The tested host OS for GIM is Ubuntu16.04.2. All other hypervisor SW(KVM, XEN, QEMU, LIBVIRT) versions are aligned with default version of OS.

To be more specific then it lists Ubuntu 16.04.2 server wit kernel 4.4.0-75-generic. GIM also supply a kernel patch which is made for 4.4.0-75-generic.

I have therefor installed Ubuntu 16.04.2 which default comes with kernel version 4.4.0-173-generic. I ended up downloading kernel version 4.4.0-75-generic and setting it as my default kernel in grub in order to follow the recommendations from the GIM repo as close as possible. After doing this then I get a problem with my ethernet adapters and lshw -class network does not list them any more. I think thats because the ethernet drivers are not available in that kernel version.

So as I got problems with my ethernet adapters I changed back to use kernel 4.4.0-173-generic. I cloned the GIM repo and compiled the driver. which gives me a gim.ko file. When I run make install I get the following error:

make -C /lib/modules/4.4.0-173-generic/build M=/home/miivers/projects/drivers/MxGPU-Virtualization/drv modules_install
make[1]: Entering directory ‘/usr/src/linux-headers-4.4.0-173-generic’
INSTALL /home/miivers/projects/drivers/MxGPU-Virtualization/drv/gim.ko
At main.c:222:

  • SSL error:02001002:system library:fopen:No such file or directory: bss_file.c:175
  • SSL error:2006D080:BIO routines:BIO_new_file:no such file: bss_file.c:178
    sign-file: certs/signing_key.pem: No such file or directory
    DEPMOD 4.4.0-173-generic
    make[1]: Leaving directory ‘/usr/src/linux-headers-4.4.0-173-generic’

To me it seems like signing the kernel driver fails. I therefor installed sudo apt install shim-signed and ran sudo update-secureboot-policy --new-key. When i tried running make install again and got the same error. I found a guide for signing kernel modules which I followed. Along the way I got the error EFI variables are not supported on this system. After some googleing I found a page which say that older Ubuntu versions has issues signing kernel modules on non UEFI systems. I restarted and changed my boot options from bios to UEFI and disabled secure boot. After doing this I could no longer see my drive in the boot menu(have installed ubuntu on the redundant SD card module). So I reverted these changes. I then tired to add “module.sig_enforce=0” to the linux command line /etc/default/grub and run sudo update-grub and rebooting. I ran insmod gim.ko. lsmod then shows:

Module Size Used by
gim 1007616 0

So it is loaded but not in use.

This is the rest of lsmod output:>

lsmod | grep -i amd
amdkfd 131072 1
amd_iommu_v2 20480 1 amdkfd
amdgpu 991232 0
i2c_algo_bit 16384 1 amdgpu
ttm 98304 1 amdgpu
drm_kms_helper 155648 1 amdgpu
drm 364544 4 ttm,drm_kms_helper,amdgpu

And the lspci output:

lspci -k
05:00.0 VGA compatible controller: Advanced Micro Devices, Inc. [AMD/ATI] Tonga XT GL [FirePro S7150]
Subsystem: Advanced Micro Devices, Inc. [AMD/ATI] Tonga XT GL [FirePro S7150]
Kernel driver in use: amdgpu
Kernel modules: amdgpu

The following lines is added to /etc/modprobe.d/blacklist.conf

blacklist amdgpu
blacklist amdkfd

I though this should blacklist amdgpu?

Well I am not sure what I should do next. To me it seems amdgpu is loaded even though I blacklist. The GIM driver seems to be loaded(manually) but not in use. Looking for input for what I should do next.

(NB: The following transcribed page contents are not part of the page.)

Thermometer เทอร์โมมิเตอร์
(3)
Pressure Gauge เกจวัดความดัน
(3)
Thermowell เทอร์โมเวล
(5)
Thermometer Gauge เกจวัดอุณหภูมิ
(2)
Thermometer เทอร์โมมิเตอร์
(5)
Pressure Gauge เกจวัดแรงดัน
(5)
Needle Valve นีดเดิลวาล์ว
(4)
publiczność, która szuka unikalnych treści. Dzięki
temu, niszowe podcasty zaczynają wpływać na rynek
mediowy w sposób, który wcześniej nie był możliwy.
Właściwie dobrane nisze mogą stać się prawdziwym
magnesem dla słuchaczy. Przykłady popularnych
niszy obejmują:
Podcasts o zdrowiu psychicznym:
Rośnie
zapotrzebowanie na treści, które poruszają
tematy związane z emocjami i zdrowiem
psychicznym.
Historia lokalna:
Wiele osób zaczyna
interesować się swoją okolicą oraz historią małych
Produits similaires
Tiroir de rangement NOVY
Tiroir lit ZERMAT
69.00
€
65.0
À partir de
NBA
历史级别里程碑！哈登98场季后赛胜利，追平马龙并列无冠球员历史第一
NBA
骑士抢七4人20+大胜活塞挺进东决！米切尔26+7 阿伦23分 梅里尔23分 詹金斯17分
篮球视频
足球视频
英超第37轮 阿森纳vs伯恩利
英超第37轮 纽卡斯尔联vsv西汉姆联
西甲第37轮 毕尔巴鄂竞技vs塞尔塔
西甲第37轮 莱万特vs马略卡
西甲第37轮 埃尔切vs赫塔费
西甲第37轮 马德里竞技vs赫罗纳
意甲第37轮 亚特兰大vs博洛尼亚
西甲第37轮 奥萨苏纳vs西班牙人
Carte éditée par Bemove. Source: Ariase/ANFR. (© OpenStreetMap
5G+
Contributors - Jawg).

is SR-IOV enabled on the system’s firmware?

1 Like

SR-IOV is enabled from BIOS and virtualization is enabled. I should add that I have tested with ESXI before where the graphics card show up as 16 devices. ESXI require enterprice licenses so I am trying out KVM.

From what I understand I need to prevent the system from using amdgpu as the driver for the graphics card. Thats the whole point with blacklist amdgpu or am I missing something? So when I run lspci -k I should not see amdgpu as the driver in use?

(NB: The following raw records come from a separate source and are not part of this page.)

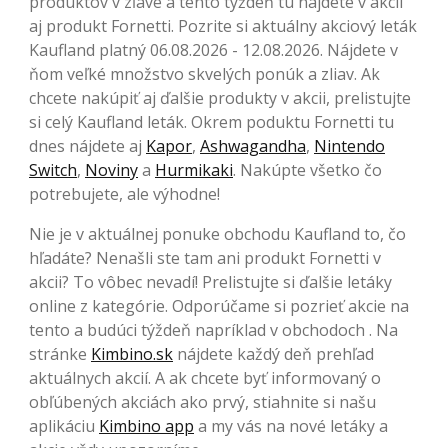
produktov v zľave a tento týždeň tu nájdete v akcii
aj produkt Fornetti. Pozrite si aktuálny akciový leták
Kaufland platný 06.08.2026 - 12.08.2026. Nájdete v
ňom veľké množstvo skvelých ponúk a zliav. Ak
chcete nakúpiť aj ďalšie produkty v akcii, prelistujte
si celý Kaufland leták. Okrem poduktu Fornetti tu
dnes nájdete aj
Kapor
,
Ashwagandha
,
Nintendo
Switch
,
Noviny
a
Hurmikaki
. Nakúpte všetko čo
potrebujete, ale výhodne!
Nie je v aktuálnej ponuke obchodu Kaufland to, čo
hľadáte? Nenašli ste tam ani produkt Fornetti v
akcii? To vôbec nevadí! Prelistujte si ďalšie letáky
online z kategórie. Odporúčame si pozrieť akcie na
tento a budúci týždeň napríklad v obchodoch . Na
stránke
Kimbino.sk
nájdete každý deň prehľad
aktuálnych akcií. A ak chcete byť informovaný o
obľúbených akciách ako prvý, stiahnite si našu
aplikáciu
Kimbino app
a my vás na nové letáky a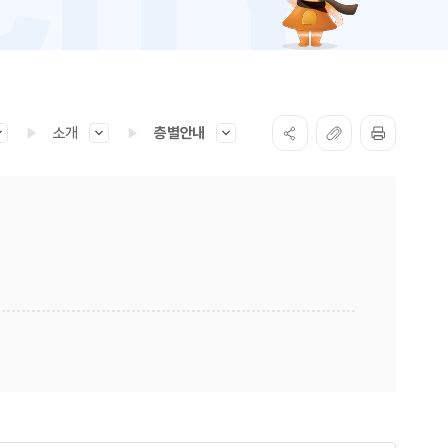
소개
층별안내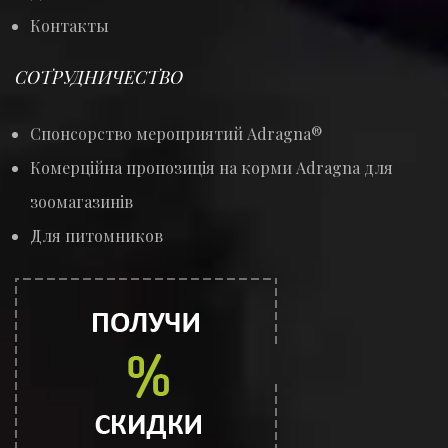
Контакты
СОТРУДНИЧЕСТВО
Спонсорство мероприятий Adragna®
Комерційна пропозиція на корми Adragna для
зоомагазинів
Для питомников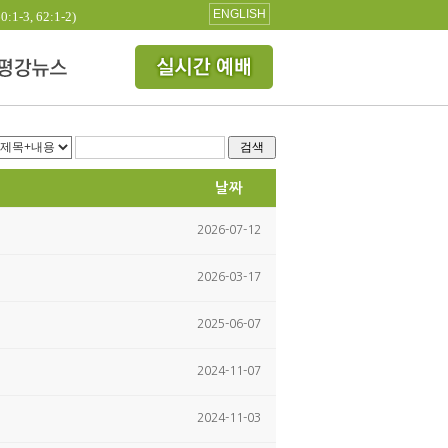
ENGLISH
3, 62:1-2)
검색
날짜
2026-07-12
2026-03-17
2025-06-07
2024-11-07
2024-11-03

If I were you, I would start with VMware first to confirm if everything works first.
What I heard from many people is that MxGPU is very finicky to setup.

Try this official deployment guide first,
make sure everything works well with R730,
after that, move to KVM

I will be following your path very soon with S7150 once I get it with decent price.

Let me know how it goes

Will this work as multiple GPU’s on Unraid if AMDgpu driver is blacklisted?